→ Directions
Pictures stay out; please output the remaining data exactly.

----- Material for the task

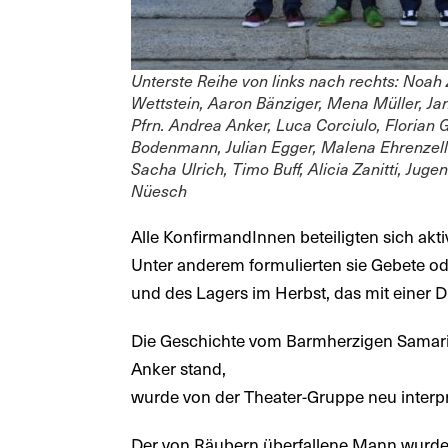
Unterste Reihe von links nach rechts: Noah 
Wettstein, Aaron Bänziger, Mena Müller, Jan
Pfrn. Andrea Anker, Luca Corciulo, Florian 
Bodenmann, Julian Egger, Malena Ehrenzelle
Sacha Ulrich, Timo Buff, Alicia Zanitti, Jug
Nüesch
Alle KonfirmandInnen beteiligten sich akt
Unter anderem formulierten sie Gebete o
und des Lagers im Herbst, das mit einer Di
Die Geschichte vom Barmherzigen Samarite
Anker stand,
wurde von der Theater-Gruppe neu interpr
Der von Räubern überfallene Mann wurde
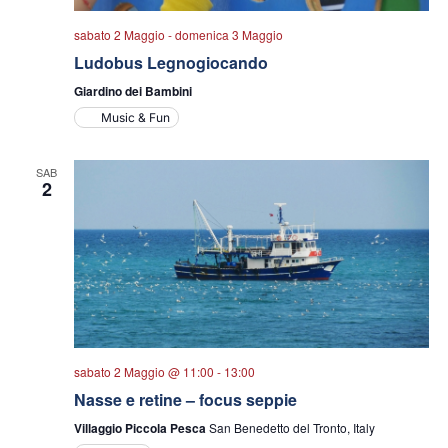
sabato 2 Maggio
-
domenica 3 Maggio
Ludobus Legnogiocando
Giardino dei Bambini
Music & Fun
SAB
2
sabato 2 Maggio @ 11:00
-
13:00
Nasse e retine – focus seppie
Villaggio Piccola Pesca
San Benedetto del Tronto, Italy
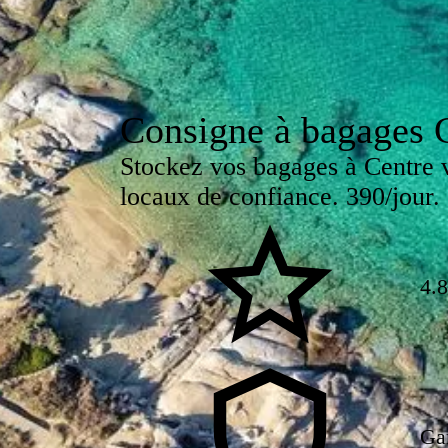
Consigne à bagages C
Stockez vos bagages à Centre v
locaux de confiance. 390/jour.
4.8
Ga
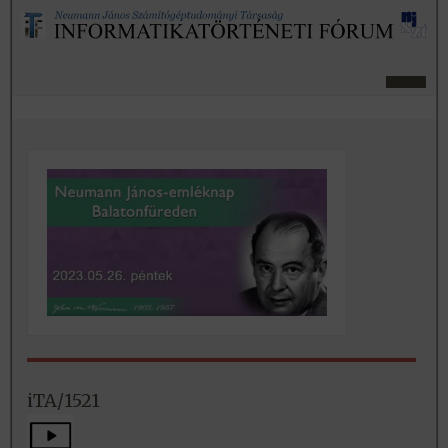
iTA/1521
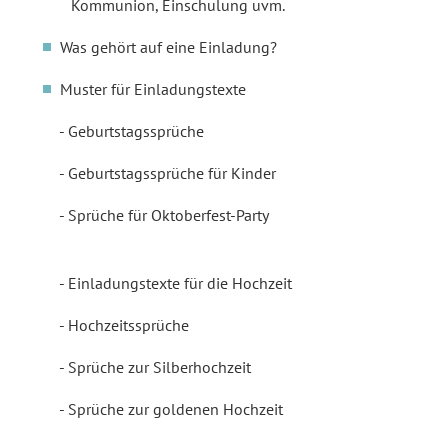
Kommunion, Einschulung uvm.
Was gehört auf eine Einladung?
Muster für Einladungstexte
Geburtstagssprüche
Geburtstagssprüche für Kinder
Sprüche für Oktoberfest-Party
Einladungstexte für die Hochzeit
Hochzeitssprüche
Sprüche zur Silberhochzeit
Sprüche zur goldenen Hochzeit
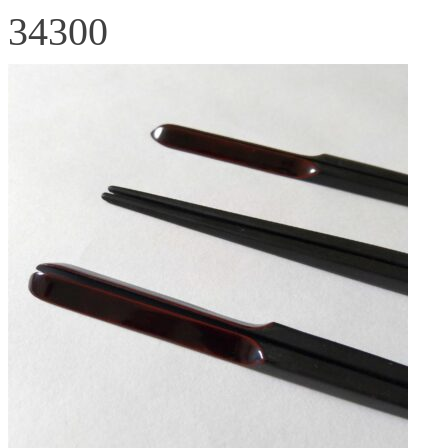
34300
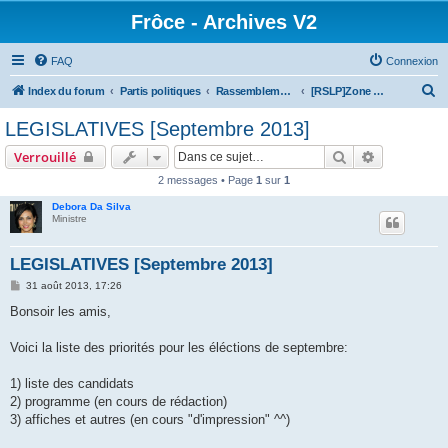
Frôce - Archives V2
FAQ
Connexion
R
Index du forum
Partis politiques
Rassemblement pour la Solidarité la Liberté & le Progrès
[RSLP]Zone privée
e
LEGISLATIVES [Septembre 2013]
c
Rechercher
Recherche 
Verrouillé
h
2 messages • Page
1
sur
1
e
Debora Da Silva
r
Ministre
c
h
LEGISLATIVES [Septembre 2013]
e
M
31 août 2013, 17:26
e
r
s
Bonsoir les amis,
s
a
g
Voici la liste des priorités pour les éléctions de septembre:
e
1) liste des candidats
2) programme (en cours de rédaction)
3) affiches et autres (en cours "d'impression" ^^)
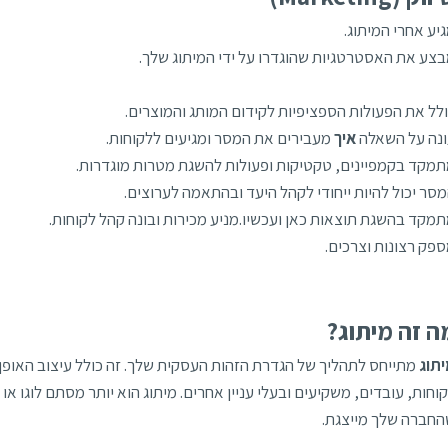
יע אחרי המיתוג.
צע את האסטרטגיות שהוגדרו על ידי המיתוג שלך.
לל את הפעולות הספציפיות לקידום המותג והמוצרים.
נה על השאלה
איך
מעבירים את המסר ומגיעים ללקוחות.
מקד בקמפיינים, טקטיקות ופעולות להשגת מטרות מוגדרות.
סר יכול להיות ייחודי לקהל היעד ובהתאמה לערוצים.
מקד בהשגת תוצאות כאן ועכשיו.מניע מכירות ובונה קהל לקוחות.
פק רצונות וצרכים.
ה זה מיתוג?
יתוג
מתייחס לתהליך של הגדרת הזהות העסקית שלך. זה כולל עיצוב האופן 
וחות, עובדים, משקיעים ובעלי עניין אחרים. מיתוג הוא יותר מסתם לוגו א
חברה שלך מייצגת.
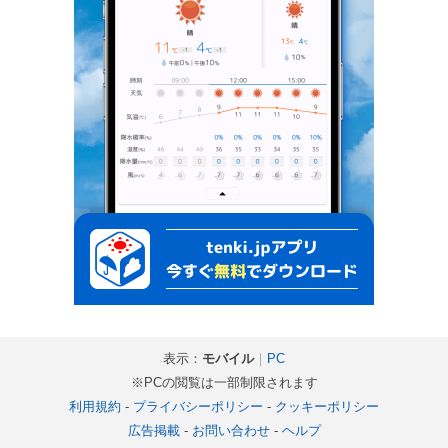
表示：
モバイル
｜
PC
※PCの閲覧は一部制限されます
利用規約
-
プライバシーポリシー
-
クッキーポリシー
広告掲載
-
お問い合わせ
-
ヘルプ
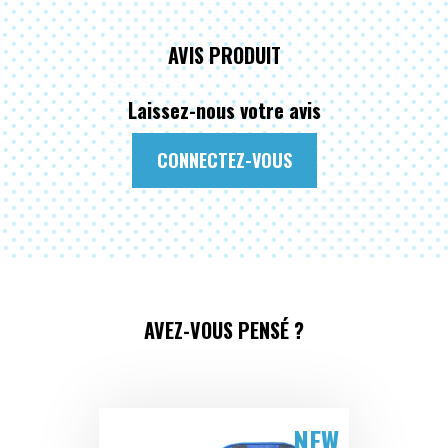
AVIS PRODUIT
Laissez-nous votre avis
CONNECTEZ-VOUS
AVEZ-VOUS PENSÉ ?
NEW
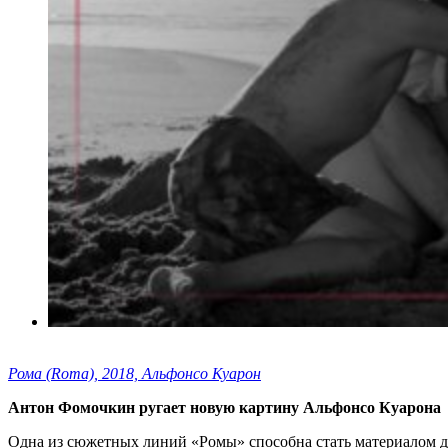
Рома (Roma), 2018, Альфонсо Куарон
Антон Фомочкин ругает новую картину Альфонсо Куарона
Одна из сюжетных линий «Ромы» способна стать материалом д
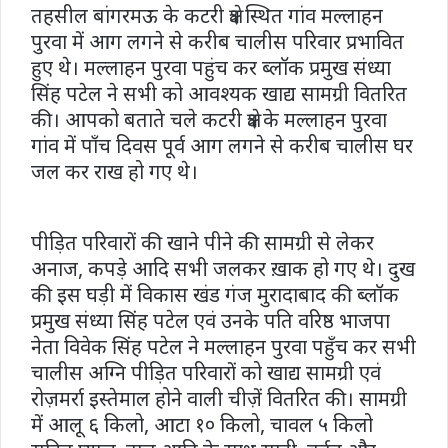
तहसील बांगरमऊ के कटरी क्षेत्र स्थित गांव मल्लाहन
पुरवा में आग लगने से करीब चालीस परिवार प्रभावित
हुए थे। मल्लाहन पुरवा पहुंच कर ब्लॉक प्रमुख संध्या
सिंह पटेल ने सभी को आवश्यक खाद्य सामग्री वितरित
की। आपको बताते चले कटरी क्षेत्र के मल्लाहन पुरवा
गांव में पाँच दिवस पूर्व आग लगने से करीब चालीस घर
जल कर राख हो गए थे।
पीड़ित परिवारों की खाने पीने की सामग्री से लेकर
अनाज, कपड़े आदि सभी जलकर ख़ाक हो गए थे। दुख
की इस घड़ी में विकास खंड गंज मुरादाबाद की ब्लॉक
प्रमुख संध्या सिंह पटेल एवं उनके पति वरिष्ठ भाजपा
नेता विवेक सिंह पटेल ने मल्लाहन पुरवा पहुँच कर सभी
चालीस अग्नि पीड़ित परिवारों को खाद्य सामग्री एवं
रोज़मर्रा इस्तेमाल होने वाली चीज़ें वितरित की। सामग्री
में आलू ६ किलो, आटा १० किलो, चावल ५ किलो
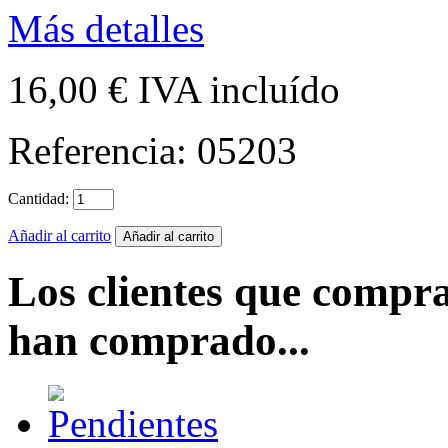
Más detalles
16,00 €
IVA incluído
Referencia:
05203
Cantidad:
Añadir al carrito
Los clientes que compr
han comprado...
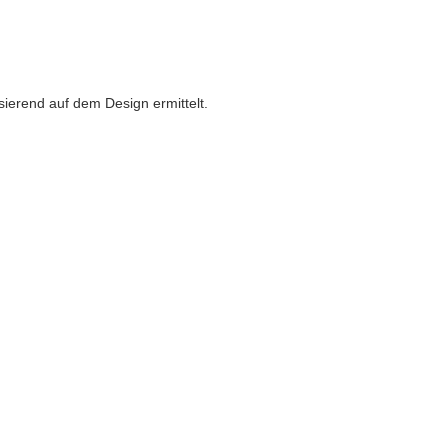
asierend auf dem Design ermittelt.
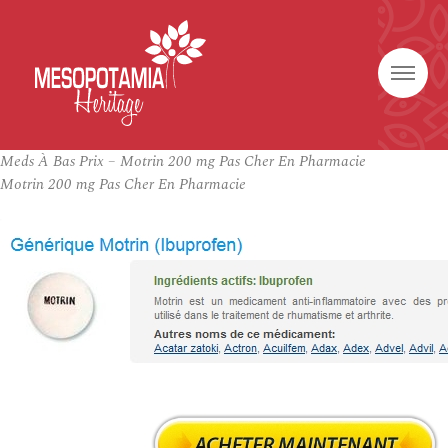
Meds À Bas Prix – Motrin 200 mg Pas Cher En Pharmacie
Motrin 200 mg Pas Cher En Pharmacie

----------

→ Response to this exercise
Unterste Reihe von links nach rechts: Noah 
Wettstein, Aaron Bänziger, Mena Müller, Jan
Pfrn. Andrea Anker, Luca Corciulo, Florian 
Bodenmann, Julian Egger, Malena Ehrenzelle
Sacha Ulrich, Timo Buff, Alicia Zanitti, Jug
Nüesch
Alle KonfirmandInnen beteiligten sich akt
Unter anderem formulierten sie Gebete o
und des Lagers im Herbst, das mit einer Di
Die Geschichte vom Barmherzigen Samarite
Anker stand,
wurde von der Theater-Gruppe neu interpr
Der von Räubern überfallene Mann wurde
sabato 2 Maggio
-
domenica 3 Maggio
Ludobus Legnogiocando
Giardino dei Bambini
Music & Fun
SAB
2
sabato 2 Maggio @ 11:00
-
13:00
Nasse e retine – focus seppie
Villaggio Piccola Pesca
San Benedetto del Tronto, Italy
Consigne à bagages C
Stockez vos bagages à Centre v
locaux de confiance. 390/jour.
4.8
Ga
iTA/1521
Kommunion, Einschulung uvm.
Was gehört auf eine Einladung?
Muster für Einladungstexte
Geburtstagssprüche
Geburtstagssprüche für Kinder
Sprüche für Oktoberfest-Party
Einladungstexte für die Hochzeit
Hochzeitssprüche
Sprüche zur Silberhochzeit
Sprüche zur goldenen Hochzeit
34300
Frôce - Archives V2
FAQ
Connexion
R
Index du forum
Partis politiques
Rassemblement pour la Solidarité la Liberté & le Progrès
[RSLP]Zone privée
e
LEGISLATIVES [Septembre 2013]
c
Rechercher
Recherche 
Verrouillé
h
2 messages • Page
1
sur
1
e
Debora Da Silva
r
Ministre
c
h
LEGISLATIVES [Septembre 2013]
e
M
31 août 2013, 17:26
e
r
s
Bonsoir les amis,
s
a
g
Voici la liste des priorités pour les éléctions de septembre:
e
1) liste des candidats
2) programme (en cours de rédaction)
3) affiches et autres (en cours "d'impression" ^^)
יע אחרי המיתוג.
צע את האסטרטגיות שהוגדרו על ידי המיתוג שלך.
לל את הפעולות הספציפיות לקידום המותג והמוצרים.
נה על השאלה
איך
מעבירים את המסר ומגיעים ללקוחות.
מקד בקמפיינים, טקטיקות ופעולות להשגת מטרות מוגדרות.
סר יכול להיות ייחודי לקהל היעד ובהתאמה לערוצים.
מקד בהשגת תוצאות כאן ועכשיו.מניע מכירות ובונה קהל לקוחות.
פק רצונות וצרכים.
ה זה מיתוג?
יתוג
מתייחס לתהליך של הגדרת הזהות העסקית שלך. זה כולל עיצוב האופן 
וחות, עובדים, משקיעים ובעלי עניין אחרים. מיתוג הוא יותר מסתם לוגו א
חברה שלך מייצגת.
表示：
モバイル
｜
PC
※PCの閲覧は一部制限されます
利用規約
-
プライバシーポリシー
-
クッキーポリシー
広告掲載
-
お問い合わせ
-
ヘルプ
AVIS PRODUIT
Laissez-nous votre avis
CONNECTEZ-VOUS
AVEZ-VOUS PENSÉ ?
NEW
Рома (Roma), 2018, Альфонсо Куарон
Антон Фомочкин ругает новую картину Альфонсо Куарона
Одна из сюжетных линий «Ромы» способна стать материалом д
तहसील बांगरमऊ के कटरी क्षेत्र स्थित गांव मल्लाहन
पुरवा में आग लगने से करीब चालीस परिवार प्रभावित
हुए थे। मल्लाहन पुरवा पहुंच कर ब्लॉक प्रमुख संध्या
सिंह पटेल ने सभी को आवश्यक खाद्य सामग्री वितरित
की। आपको बताते चले कटरी क्षेत्र के मल्लाहन पुरवा
गांव में पाँच दिवस पूर्व आग लगने से करीब चालीस घर
जल कर राख हो गए थे।
पीड़ित परिवारों की खाने पीने की सामग्री से लेकर
अनाज, कपड़े आदि सभी जलकर ख़ाक हो गए थे। दुख
की इस घड़ी में विकास खंड गंज मुरादाबाद की ब्लॉक
प्रमुख संध्या सिंह पटेल एवं उनके पति वरिष्ठ भाजपा
नेता विवेक सिंह पटेल ने मल्लाहन पुरवा पहुँच कर सभी
चालीस अग्नि पीड़ित परिवारों को खाद्य सामग्री एवं
रोज़मर्रा इस्तेमाल होने वाली चीज़ें वितरित की। सामग्री
में आलू ६ किलो, आटा १० किलो, चावल ५ किलो
Más detalles
16,00 €
IVA incluído
Referencia:
05203
Cantidad:
Añadir al carrito
Los clientes que compr
han comprado...
asierend auf dem Design ermittelt.
Meds À Bas Prix – Motrin 200 mg Pas Cher En Pharmacie
Motrin 200 mg Pas Cher En Pharmacie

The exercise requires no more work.